Welcome! Please see the About page for a little more info on how this works.

0 votes
in Clojure by

When looking for execution speed in an application, it's tempting to reach for a java.util.ArrayList both when constructing maps and vectors. However there are some pitfalls in doing so. It is not obvious that for eg vectors, one should use LazilyPersistentVector/createOwning over eg PersistentVector/adopt, the former working correctly, whereas the only works for vectors smaller than 32.

Likewise for maps, where one could choose to create a PersistentArrayMap if there are less than 9 entries in the map, but should use a PersistentHashMap if there are 9 or more entries.

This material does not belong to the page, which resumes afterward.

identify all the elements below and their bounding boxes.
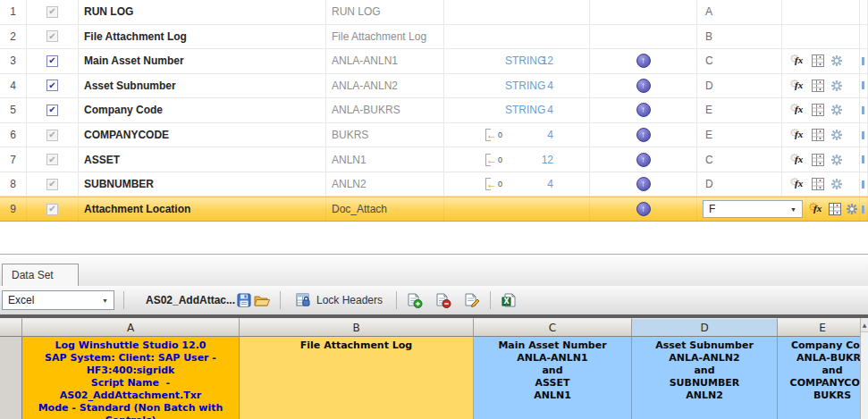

I don't want to prescribe solutions here, but a couple of fns in clojure.core that took arrays as params and returned the appropriate data structure:
(array->vector arr) ;; does what LazilyPersistentVector/createOwning does (array->map arr) ;; returns a PAM or PHM depending on size

1 Answer

0 votes
by
edited by

Trying to get to the root problem here - is it about construction performance or is it specifically about array -> persistent vector? For maps, I assume it's array of kv -> persistent map?

There is an interface for array->vector already (into [] arr), so maybe it's really about making that faster (which actually intersects with something else I'm working on currently). Probably the best equivalent for maps is (apply hash-map arr) but that picks an impl as you say.

by
It's mainly about making things faster. Playing around with data.json and taking som inspiration from @cnuernber's recent work on dtype-next, I was checking out using java.util.ArrayList rather than transient clojure data structures.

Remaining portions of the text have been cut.